**What you will do**
Lines from the one containing "Mask all regions of pancreas." through the end of the material below should be given again exactly, with no others.

----- Record excerpts

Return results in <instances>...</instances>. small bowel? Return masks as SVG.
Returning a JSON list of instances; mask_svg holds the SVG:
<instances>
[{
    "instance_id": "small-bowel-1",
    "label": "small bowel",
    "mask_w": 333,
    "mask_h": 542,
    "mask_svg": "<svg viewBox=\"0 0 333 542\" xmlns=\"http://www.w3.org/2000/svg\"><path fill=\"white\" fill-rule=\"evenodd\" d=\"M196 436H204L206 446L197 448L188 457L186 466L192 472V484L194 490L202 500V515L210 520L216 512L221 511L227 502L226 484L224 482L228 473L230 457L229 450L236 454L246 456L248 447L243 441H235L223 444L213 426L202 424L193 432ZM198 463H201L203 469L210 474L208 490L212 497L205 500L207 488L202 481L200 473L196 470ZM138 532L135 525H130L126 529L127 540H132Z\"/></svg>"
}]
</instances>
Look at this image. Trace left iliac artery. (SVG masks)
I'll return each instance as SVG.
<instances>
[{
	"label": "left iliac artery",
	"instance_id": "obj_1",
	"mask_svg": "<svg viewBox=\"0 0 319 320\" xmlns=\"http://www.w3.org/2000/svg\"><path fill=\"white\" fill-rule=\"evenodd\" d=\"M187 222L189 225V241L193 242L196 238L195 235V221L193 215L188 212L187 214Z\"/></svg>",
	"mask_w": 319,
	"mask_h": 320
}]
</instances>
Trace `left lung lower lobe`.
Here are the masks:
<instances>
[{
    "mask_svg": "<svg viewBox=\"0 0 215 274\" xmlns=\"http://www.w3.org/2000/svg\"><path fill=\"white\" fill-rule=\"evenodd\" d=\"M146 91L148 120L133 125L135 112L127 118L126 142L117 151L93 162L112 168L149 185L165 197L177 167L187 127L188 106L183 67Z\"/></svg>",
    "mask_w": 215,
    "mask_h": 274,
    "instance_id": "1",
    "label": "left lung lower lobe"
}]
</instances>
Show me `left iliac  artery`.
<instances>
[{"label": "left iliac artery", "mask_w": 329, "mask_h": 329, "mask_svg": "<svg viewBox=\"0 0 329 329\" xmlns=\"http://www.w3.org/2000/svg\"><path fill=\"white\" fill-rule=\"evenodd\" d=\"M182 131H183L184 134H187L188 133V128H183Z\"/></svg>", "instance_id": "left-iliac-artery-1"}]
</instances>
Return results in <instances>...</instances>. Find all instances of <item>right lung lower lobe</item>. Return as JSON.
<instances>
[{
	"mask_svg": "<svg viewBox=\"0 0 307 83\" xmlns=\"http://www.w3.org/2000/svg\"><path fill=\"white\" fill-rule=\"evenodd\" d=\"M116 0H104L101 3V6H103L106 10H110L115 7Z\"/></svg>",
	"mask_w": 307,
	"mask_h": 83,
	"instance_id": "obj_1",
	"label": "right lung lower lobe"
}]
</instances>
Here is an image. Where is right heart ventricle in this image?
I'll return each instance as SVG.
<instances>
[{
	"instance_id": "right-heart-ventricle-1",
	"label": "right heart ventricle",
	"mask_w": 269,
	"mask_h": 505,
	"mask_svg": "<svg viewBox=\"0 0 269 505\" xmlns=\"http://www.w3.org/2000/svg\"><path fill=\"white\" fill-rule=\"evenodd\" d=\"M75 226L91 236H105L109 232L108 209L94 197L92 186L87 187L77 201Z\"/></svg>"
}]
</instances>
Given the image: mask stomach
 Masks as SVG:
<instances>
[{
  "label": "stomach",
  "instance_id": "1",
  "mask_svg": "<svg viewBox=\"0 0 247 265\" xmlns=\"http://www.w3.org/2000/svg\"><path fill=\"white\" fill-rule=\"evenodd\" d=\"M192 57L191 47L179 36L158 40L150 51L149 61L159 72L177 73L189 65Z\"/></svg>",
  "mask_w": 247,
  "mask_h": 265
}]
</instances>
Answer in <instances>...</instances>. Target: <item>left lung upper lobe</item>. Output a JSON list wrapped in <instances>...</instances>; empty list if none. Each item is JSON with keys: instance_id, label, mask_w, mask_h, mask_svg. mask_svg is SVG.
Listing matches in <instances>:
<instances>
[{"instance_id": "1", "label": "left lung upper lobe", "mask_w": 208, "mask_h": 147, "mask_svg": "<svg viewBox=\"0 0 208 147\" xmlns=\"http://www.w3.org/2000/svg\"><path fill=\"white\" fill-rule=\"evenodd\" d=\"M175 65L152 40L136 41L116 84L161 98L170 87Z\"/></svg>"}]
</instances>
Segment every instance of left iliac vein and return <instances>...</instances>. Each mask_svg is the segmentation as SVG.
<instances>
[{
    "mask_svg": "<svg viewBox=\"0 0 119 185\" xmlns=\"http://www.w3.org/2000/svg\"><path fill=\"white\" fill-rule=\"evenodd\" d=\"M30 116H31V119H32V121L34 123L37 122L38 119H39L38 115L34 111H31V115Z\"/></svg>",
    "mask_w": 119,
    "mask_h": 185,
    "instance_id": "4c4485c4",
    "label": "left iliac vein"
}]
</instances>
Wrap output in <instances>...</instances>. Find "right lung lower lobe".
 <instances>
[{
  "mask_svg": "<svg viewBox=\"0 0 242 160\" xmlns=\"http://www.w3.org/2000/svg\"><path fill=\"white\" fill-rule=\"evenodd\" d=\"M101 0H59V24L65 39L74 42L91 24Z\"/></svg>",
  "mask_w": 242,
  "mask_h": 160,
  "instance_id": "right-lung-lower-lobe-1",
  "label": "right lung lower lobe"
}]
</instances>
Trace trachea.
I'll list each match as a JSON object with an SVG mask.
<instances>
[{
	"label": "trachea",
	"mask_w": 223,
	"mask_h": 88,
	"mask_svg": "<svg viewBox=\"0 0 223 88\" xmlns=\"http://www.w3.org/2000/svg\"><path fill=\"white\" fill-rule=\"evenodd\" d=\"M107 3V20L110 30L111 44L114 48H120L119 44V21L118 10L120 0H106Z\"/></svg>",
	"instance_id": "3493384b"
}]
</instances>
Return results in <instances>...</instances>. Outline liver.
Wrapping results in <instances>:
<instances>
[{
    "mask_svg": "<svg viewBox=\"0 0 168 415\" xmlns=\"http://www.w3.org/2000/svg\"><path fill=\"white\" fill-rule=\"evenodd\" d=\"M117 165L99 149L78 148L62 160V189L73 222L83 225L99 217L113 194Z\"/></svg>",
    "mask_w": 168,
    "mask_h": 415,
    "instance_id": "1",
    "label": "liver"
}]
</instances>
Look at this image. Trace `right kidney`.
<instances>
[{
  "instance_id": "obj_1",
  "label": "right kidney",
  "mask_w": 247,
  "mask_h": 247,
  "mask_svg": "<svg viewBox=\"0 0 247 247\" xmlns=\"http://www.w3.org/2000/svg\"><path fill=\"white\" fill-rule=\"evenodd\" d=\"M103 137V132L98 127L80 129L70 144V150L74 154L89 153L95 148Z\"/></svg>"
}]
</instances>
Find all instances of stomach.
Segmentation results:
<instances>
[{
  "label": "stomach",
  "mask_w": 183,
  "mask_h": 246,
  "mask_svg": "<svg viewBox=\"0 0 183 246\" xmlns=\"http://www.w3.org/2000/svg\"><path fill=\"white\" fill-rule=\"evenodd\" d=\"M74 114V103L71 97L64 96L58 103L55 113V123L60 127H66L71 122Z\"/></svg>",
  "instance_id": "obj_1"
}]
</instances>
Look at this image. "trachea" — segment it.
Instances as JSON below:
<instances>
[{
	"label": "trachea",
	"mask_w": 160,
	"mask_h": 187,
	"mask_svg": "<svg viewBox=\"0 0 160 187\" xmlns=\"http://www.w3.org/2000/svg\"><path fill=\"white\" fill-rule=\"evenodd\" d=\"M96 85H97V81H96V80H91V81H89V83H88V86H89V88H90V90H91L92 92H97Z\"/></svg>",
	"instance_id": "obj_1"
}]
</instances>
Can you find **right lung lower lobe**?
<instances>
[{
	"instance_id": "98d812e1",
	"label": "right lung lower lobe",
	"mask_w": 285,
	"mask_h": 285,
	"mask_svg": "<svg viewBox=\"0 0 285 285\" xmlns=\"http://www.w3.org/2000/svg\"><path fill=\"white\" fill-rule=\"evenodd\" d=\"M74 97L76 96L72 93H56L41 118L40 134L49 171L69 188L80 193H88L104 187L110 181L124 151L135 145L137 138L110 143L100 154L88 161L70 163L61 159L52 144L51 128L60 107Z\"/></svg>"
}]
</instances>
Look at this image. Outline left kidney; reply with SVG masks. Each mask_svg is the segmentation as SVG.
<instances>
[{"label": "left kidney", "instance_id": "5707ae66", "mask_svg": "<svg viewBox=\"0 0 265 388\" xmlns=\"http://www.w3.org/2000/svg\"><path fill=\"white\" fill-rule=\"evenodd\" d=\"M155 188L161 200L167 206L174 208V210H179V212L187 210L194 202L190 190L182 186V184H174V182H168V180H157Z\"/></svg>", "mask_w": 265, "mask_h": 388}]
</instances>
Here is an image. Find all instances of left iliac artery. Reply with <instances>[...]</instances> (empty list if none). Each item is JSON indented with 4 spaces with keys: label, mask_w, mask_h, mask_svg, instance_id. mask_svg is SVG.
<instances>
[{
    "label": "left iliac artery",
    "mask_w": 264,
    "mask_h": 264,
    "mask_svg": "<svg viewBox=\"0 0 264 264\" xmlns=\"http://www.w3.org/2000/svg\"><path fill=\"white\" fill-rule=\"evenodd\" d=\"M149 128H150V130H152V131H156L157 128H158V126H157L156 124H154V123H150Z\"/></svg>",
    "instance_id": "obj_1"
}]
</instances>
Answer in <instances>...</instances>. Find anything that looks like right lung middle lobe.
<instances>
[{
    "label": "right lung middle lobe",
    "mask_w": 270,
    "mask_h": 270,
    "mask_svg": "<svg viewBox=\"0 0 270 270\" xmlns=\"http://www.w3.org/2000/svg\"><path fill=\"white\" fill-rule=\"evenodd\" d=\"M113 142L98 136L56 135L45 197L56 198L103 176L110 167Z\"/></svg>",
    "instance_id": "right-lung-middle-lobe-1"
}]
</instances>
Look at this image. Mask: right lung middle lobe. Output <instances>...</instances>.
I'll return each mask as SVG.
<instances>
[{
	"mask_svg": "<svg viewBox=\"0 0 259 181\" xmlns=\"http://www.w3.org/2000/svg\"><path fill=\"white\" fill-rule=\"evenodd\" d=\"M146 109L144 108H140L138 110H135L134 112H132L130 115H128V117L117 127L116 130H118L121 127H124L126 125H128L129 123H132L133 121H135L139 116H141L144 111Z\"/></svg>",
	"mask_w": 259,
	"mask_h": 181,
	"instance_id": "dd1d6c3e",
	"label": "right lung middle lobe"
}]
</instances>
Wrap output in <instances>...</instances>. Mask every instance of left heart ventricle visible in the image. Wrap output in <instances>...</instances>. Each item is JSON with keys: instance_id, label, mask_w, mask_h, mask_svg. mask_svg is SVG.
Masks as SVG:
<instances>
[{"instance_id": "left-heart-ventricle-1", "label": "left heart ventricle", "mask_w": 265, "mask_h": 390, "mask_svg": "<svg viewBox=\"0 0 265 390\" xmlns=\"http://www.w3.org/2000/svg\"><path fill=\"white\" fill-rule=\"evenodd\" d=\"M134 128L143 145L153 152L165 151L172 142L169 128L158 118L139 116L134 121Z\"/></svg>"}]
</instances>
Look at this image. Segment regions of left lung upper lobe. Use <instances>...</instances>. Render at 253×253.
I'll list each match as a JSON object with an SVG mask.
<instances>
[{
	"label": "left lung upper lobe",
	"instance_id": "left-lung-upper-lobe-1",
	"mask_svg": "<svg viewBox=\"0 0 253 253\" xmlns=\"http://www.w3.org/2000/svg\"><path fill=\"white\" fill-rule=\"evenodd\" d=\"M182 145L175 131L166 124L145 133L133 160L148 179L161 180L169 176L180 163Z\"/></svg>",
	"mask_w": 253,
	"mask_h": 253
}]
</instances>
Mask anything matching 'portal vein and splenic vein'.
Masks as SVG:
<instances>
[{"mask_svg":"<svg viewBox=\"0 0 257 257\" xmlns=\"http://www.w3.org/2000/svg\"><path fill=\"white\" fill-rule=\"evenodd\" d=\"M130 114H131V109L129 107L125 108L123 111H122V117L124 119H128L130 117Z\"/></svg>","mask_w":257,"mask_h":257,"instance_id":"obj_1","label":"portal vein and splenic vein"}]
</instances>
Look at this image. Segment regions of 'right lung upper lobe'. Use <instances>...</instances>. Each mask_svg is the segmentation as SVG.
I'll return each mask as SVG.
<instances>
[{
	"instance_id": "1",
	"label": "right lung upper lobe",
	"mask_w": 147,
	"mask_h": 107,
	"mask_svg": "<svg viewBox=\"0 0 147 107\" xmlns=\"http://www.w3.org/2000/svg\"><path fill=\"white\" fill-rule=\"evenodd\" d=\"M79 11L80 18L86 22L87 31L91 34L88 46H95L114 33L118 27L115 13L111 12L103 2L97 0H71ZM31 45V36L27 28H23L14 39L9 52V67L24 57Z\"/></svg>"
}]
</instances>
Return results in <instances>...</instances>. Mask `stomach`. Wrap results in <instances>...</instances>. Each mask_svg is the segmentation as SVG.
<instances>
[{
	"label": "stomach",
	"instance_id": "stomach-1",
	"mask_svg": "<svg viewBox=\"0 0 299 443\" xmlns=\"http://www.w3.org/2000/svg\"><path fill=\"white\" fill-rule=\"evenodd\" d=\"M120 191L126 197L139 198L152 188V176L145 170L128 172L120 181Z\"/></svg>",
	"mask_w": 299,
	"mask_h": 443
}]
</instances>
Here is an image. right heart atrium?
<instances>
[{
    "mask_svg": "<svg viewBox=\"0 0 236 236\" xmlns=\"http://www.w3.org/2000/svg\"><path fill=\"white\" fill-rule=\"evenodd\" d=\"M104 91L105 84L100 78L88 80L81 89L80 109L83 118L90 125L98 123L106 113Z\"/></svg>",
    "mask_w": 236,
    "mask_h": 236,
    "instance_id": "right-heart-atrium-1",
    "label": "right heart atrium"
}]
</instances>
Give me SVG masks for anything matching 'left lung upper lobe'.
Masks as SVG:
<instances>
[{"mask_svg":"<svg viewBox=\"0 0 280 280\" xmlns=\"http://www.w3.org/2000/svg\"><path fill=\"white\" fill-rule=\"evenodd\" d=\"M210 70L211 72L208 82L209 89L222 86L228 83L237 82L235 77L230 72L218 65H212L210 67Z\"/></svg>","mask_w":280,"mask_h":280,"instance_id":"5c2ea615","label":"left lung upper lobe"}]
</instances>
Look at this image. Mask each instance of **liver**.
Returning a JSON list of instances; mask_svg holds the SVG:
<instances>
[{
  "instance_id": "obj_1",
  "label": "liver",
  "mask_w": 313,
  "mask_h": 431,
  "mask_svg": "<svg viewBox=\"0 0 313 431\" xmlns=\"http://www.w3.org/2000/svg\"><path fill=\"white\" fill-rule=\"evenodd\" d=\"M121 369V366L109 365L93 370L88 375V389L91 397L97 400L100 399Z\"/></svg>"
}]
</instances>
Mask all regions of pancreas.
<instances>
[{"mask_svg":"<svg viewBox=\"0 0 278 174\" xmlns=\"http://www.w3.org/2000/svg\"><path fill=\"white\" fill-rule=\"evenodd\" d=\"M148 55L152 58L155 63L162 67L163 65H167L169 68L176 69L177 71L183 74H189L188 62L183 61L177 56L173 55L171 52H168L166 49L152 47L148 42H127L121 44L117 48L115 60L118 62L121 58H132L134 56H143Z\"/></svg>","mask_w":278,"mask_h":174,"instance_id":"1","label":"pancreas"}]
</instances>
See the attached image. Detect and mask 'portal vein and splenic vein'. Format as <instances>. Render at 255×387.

----------

**Written answer**
Mask all regions of pancreas.
<instances>
[{"mask_svg":"<svg viewBox=\"0 0 278 174\" xmlns=\"http://www.w3.org/2000/svg\"><path fill=\"white\" fill-rule=\"evenodd\" d=\"M148 55L152 58L155 63L162 67L163 65H167L169 68L176 69L177 71L183 74H189L188 62L183 61L177 56L173 55L171 52H168L166 49L152 47L148 42H127L121 44L117 48L115 60L118 62L121 58H132L134 56H143Z\"/></svg>","mask_w":278,"mask_h":174,"instance_id":"1","label":"pancreas"}]
</instances>
See the attached image. Detect and mask 'portal vein and splenic vein'. Format as <instances>. Render at 255×387.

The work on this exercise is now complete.